Required Experience & Expertise:
- 7+ years in hands-on cybersecurity roles, with proven experience in SOC, IR, threat hunting, and security engineering.
- Deep, hands-on expertise in:
- Microsoft Sentinel (SIEM & SOAR), KQL Queries
- CrowdStrike Falcon EDR (including RTR, IOAs, and detection tuning)
- Microsoft Defender for Endpoint (MDE)
- Tenable, Fortinet, and Palo Alto Firewalls Security
- Microsoft Entra ID (Azure AD), SSO, and MFA/Conditional Access
- Advanced understanding and operational use of the MITRE ATT&CK framework, including mapping detections, performing gap analysis, and simulating adversary behavior.

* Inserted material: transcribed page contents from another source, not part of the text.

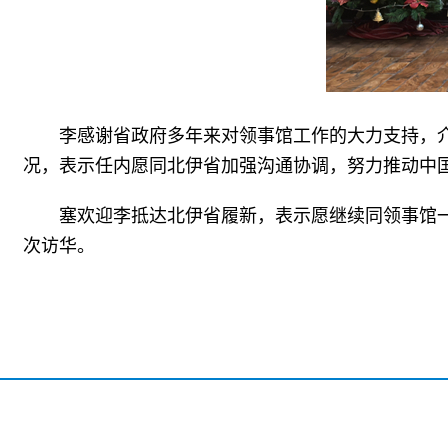
李感谢省政府多年来对领事馆工作的大力支持，
况，表示任内愿同北伊省加强沟通协调，努力推动中
塞欢迎李抵达北伊省履新，表示愿继续同领事馆
次访华。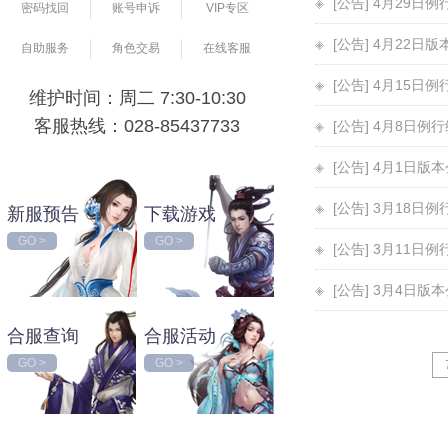
[公告] 4月29日
密码找回
账号申诉
VIP专区
[公告] 4月22日
自助服务
角色交易
在线客服
[公告] 4月15日
维护时间：周二 7:30-10:30
客服热线：028-85437733
[公告] 4月8日例
[公告] 4月1日版
[公告] 3月18日
新服预告
下载游戏
GO >
GO >
[公告] 3月11日
[公告] 3月4日版
合服查询
合服活动
GO >
GO >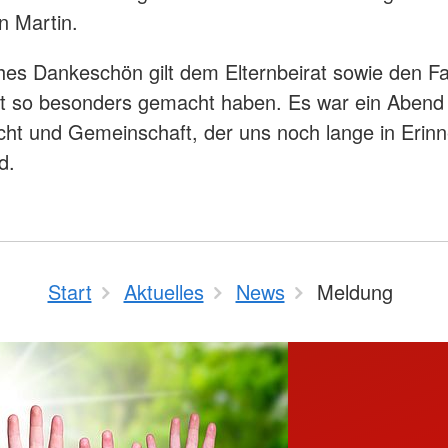
n Martin.
ches Dankeschön gilt dem Elternbeirat sowie den Fa
t so besonders gemacht haben. Es war ein Abend 
ht und Gemeinschaft, der uns noch lange in Erin
d.
Start
Aktuelles
News
Meldung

- Deep knowledge and hands-on experience analyzing and responding to:
- Advanced Persistent Threats (APTs)
- Persistence mechanisms and backdoors
- Privilege escalation and lateral movement
- Command and Control (C2) and exfiltration tactics
- Proven scripting capability in KQL, Python, and PowerShell for automation, data enrichment, and detection logic.
- Experience integrating and tuning SOAR/XSOAR platforms in complex enterprise environments.
- Strong team collaboration, communication, and mentoring skills—a genuine team player and leader-by-example.
Preferred Certifications:
- GCFA, GCIH, GCTI, CISSP, AZ-500, MS-500, or equivalent experience.
- MITRE ATT&CK Defender (MAD), OSCP, or Red Team certs a strong plus.